We have already seen the returns from our investment, for example LCD, which consumes a lot less energy. We created a whole new market with the introduction of LCD televisions 15 years ago. We are the leader in this technology, for instance in Japan we are the number one supplier in LCD TVs with more than 45 per cent market share. This has meant a real return on our initial investment. This recognition also helps other product lines to sell. For our new green projector it will take three to four years to pay off the investment.

In the current global squeeze on consumer spending, how do you continue to attract buyers to the high-end products market?

Our strategy is to make customers recognise us as a unique brand in terms of quality and environmental consciousness. Sharp has also been successful in supplying the first cutting edge products in the past, which caters to the ego of high-end buyers. The feeling of being first in product innovation gives Sharp the edge.

Sharp was the first in LCD technology and in thin technology, and in the largest LCD commercial television available today. So we believe in first leadership.

Our advertising spend in the Middle East has been a small amount of the investment we have done in the past. But starting this year we are going to launch a new campaign with LCD as a major import business for us for both commercial and consumer sectors. This will be to increase presence and coverage here.

Why green technology at the moment?

Global warming is getting more serious than ever and the UAE Government is now focusing on green business and society, and sustainability is the new buzz word at the moment.

Sharp has already been working in direction and has set a global goal to be the most advanced environmentally-friendly company. In our LCD televisions we use components that can be recycled again and again and ensure sustainability and long-life. Most importantly we have been the leading suppliers of solar cells for the last six years.

We are committed to bringing in new products that consume less energy yet at the same time we are promoting the creation of energy with solar power.

How significant are green products to Sharp's overall sales?

All new Sharp products are basically green: either consuming less energy or more easily recyclable or creating energy by itself. This is our global strategy and we are applying this in the Middle East.
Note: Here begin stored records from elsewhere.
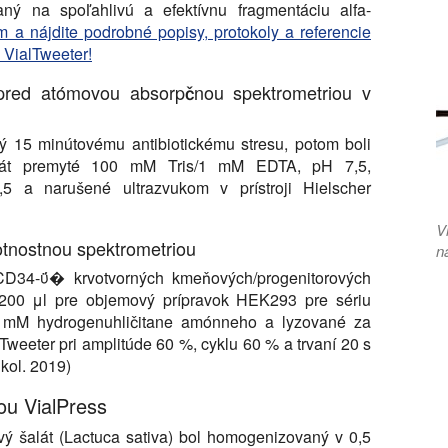
aný na spoľahlivú a efektívnu fragmentáciu alfa-
m a nájdite podrobné popisy, protokoly a referencie
 VialTweeter!
pred atómovou absorpčnou spektrometriou v
ený 15 minútovému antibiotickému stresu, potom boli
rát premyté 100 mM Tris/1 mM EDTA, pH 7,5,
 a narušené ultrazvukom v prístroji Hielscher
V
otnostnou spektrometriou
n
 CD34-ΰ� krvotvorných kmeňových/progenitorových
(200 μl pre objemový prípravok HEK293 pre sériu
0 mM hydrogenuhličitane amónneho a lyzované za
weeter pri amplitúde 60 %, cyklu 60 % a trvaní 20 s
kol. 2019)
ou VialPress
vý šalát (Lactuca sativa) bol homogenizovaný v 0,5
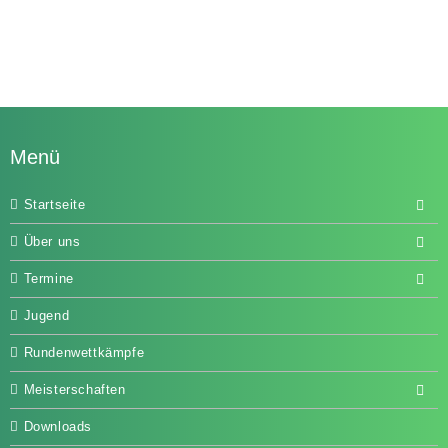
Menü
Startseite
Über uns
Termine
Jugend
Rundenwettkämpfe
Meisterschaften
Downloads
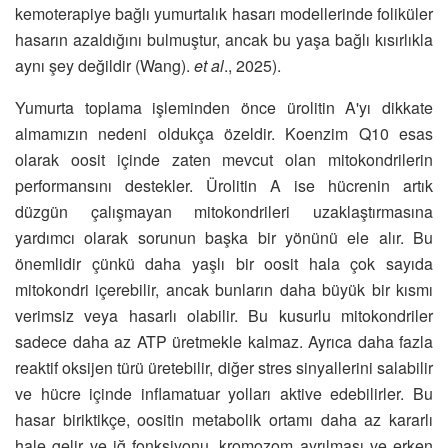
kemoterapiye bağlı yumurtalık hasarı modellerinde foliküler
hasarın azaldığını bulmuştur, ancak bu yaşa bağlı kısırlıkla
aynı şey değildir (Wang).
et al
., 2025).
Yumurta toplama işleminden önce ürolitin A'yı dikkate
almamızın nedeni oldukça özeldir. Koenzim Q10 esas
olarak oosit içinde zaten mevcut olan mitokondrilerin
performansını destekler. Ürolitin A ise hücrenin artık
düzgün çalışmayan mitokondrileri uzaklaştırmasına
yardımcı olarak sorunun başka bir yönünü ele alır. Bu
önemlidir çünkü daha yaşlı bir oosit hala çok sayıda
mitokondri içerebilir, ancak bunların daha büyük bir kısmı
verimsiz veya hasarlı olabilir. Bu kusurlu mitokondriler
sadece daha az ATP üretmekle kalmaz. Ayrıca daha fazla
reaktif oksijen türü üretebilir, diğer stres sinyallerini salabilir
ve hücre içinde inflamatuar yolları aktive edebilirler. Bu
hasar biriktikçe, oositin metabolik ortamı daha az kararlı
hale gelir ve iğ fonksiyonu, kromozom ayrılması ve erken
Who are your main Middle East competitors and how have you tried to outwit them?

For projectors we see Epsom, Panasonic and Hitachi. For home entertainment it is Sony, LG and Panasonic. And for domestic appliances, Samsung and Panasonic. We want our customers to recognise Sharp as a more environment and health conscious company. Yet still offering unique features and advanced technology such as LCD.



PROFILE: Tomio Isogai, Middle East MD for Sharp

After spending over 25 years at several key positions at Sharp Corporation's offices across the globe, Tomio Isogai, who took over as Managing Director of Sharp Middle East in 2006, has undertaken a major strategic re-alignment in the region. The move is set to more than double the Japanese electronics giant's sales volumes in the next three years. His first posting in the region was in Saudi Arabia, where he spent five years between 1984 and 1989.